An increase in lactic acid lowers the overall hindgut pH level, which can lead to an environment that is hostile for the gut bacteria. They begin to die off, and in the process can release endotoxins (poisons), setting the stage for colic or laminitis. Suddenly the old horseman’s rule of frequently feeding small amounts of a ration begins to make a lot of sense.

Forage Benefits

The closer you stick to the horse’s natural diet, the healthier his or her digestive system will be, and that means one thing: forage. Lots of it.

In the wild, horses graze for 14 hours or more every day, and their broad, flat teeth and sideways chewing motions are ideally suited to process the tough, stemmy grasses and weeds that they favor. Like all true herbivores, horses are designed to derive their daily energy requirements from eating these plant fibers.

While we often provide grain and supplemental fats to provide horses with added energy in order to do hard work — work they’d never choose to do on their own — it’s important to remember that it’s forage that horses were meant to use as fuel. It provides all the energy that horses need for everyday maintenance metabolism to handle ordinary functions like breathing, walking, grazing and sleeping.

Forage not only provides maintenance energy, but it also helps to assure the horse’s good digestive health. The portion of the indigestible fiber contained in pasture plants serves to stimulate the cells of the gut to keep food moving along the passageway instead of becoming impacted.

Without adequate forage, the GI tract loses the ability to move food particles efficiently through the gut, and its ability to conserve water and electrolytes is compromised.

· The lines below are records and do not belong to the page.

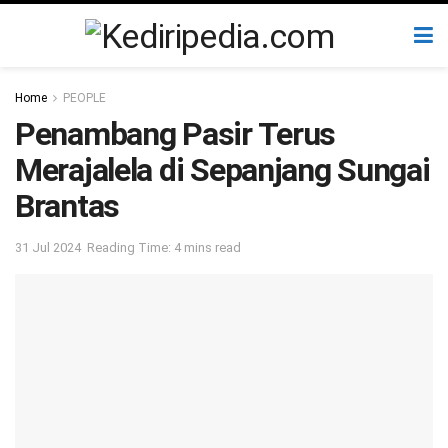
Home
PEOPLE
Penambang Pasir Terus
Merajalela di Sepanjang Sungai
Brantas
31 Jul 2024
Reading Time: 4 mins read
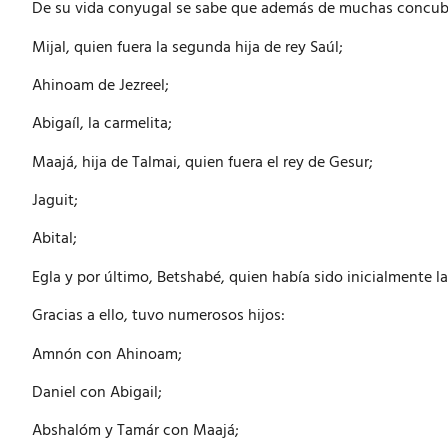
De su vida conyugal se sabe que además de muchas concub
Mijal, quien fuera la segunda hija de rey Saúl;
Ahinoam de Jezreel;
Abigaíl, la carmelita;
Maajá, hija de Talmai, quien fuera el rey de Gesur;
Jaguit;
Abital;
Egla y por último, Betshabé, quien había sido inicialmente la 
Gracias a ello, tuvo numerosos hijos:
Amnón con Ahinoam;
Daniel con Abigail;
Abshalóm y Tamár con Maajá;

The result is a horse at risk for dehydration, colic and laminitis — not to mention stable vices like cribbing and wood chewing — which often develop when the fundamental urge to chew is not satisfied.

In an ideal world, horses would source their fiber from grazed forages year-round. But very few owners have the luxury of good pasture 12 months out of the year, so they frequently turn to alternate fiber sources, such as hay, haylage, processed hay products such as roughage cubes or pellets, or sugar beet pulp. All of these can do an excellent job of satisfying a horse’s need for roughage.

As a rule of thumb, fiber should always make up at least 50 percent (by weight) of a horse’s daily diet. For the vast majority of adult horses, that percentage can be pushed up considerably higher — even to 100 percent, if the horse is an easy keeper and/or not asked to do work.

The basic principle is this: grain is an optional part of a horse’s diet; fiber is not. I’ll address types and sources of fiber in more detail in the next issue.


Why Nutrition Knowledge Is SO Critical To Hoof-Care Professionals

  • 84 percent of farriers recommend products and brands to horse owners and trainers.
  • 62 percent of farriers are asked by shoeing clients for specific recommendations on hoof supplements.
  • 32 percent are asked for advice on selecting and utilizing various types of rations, supplements and feed products.
  • 47 percent are asked for guidelines on joint supplements.
  • Among the dozen most common product categories that are recommended by farriers to horse owners and trainers, half are nutrition-related products. These include feeds, nutritional supplements, hoof supplements, joint supplements, mineral supplements and vitamin supplements.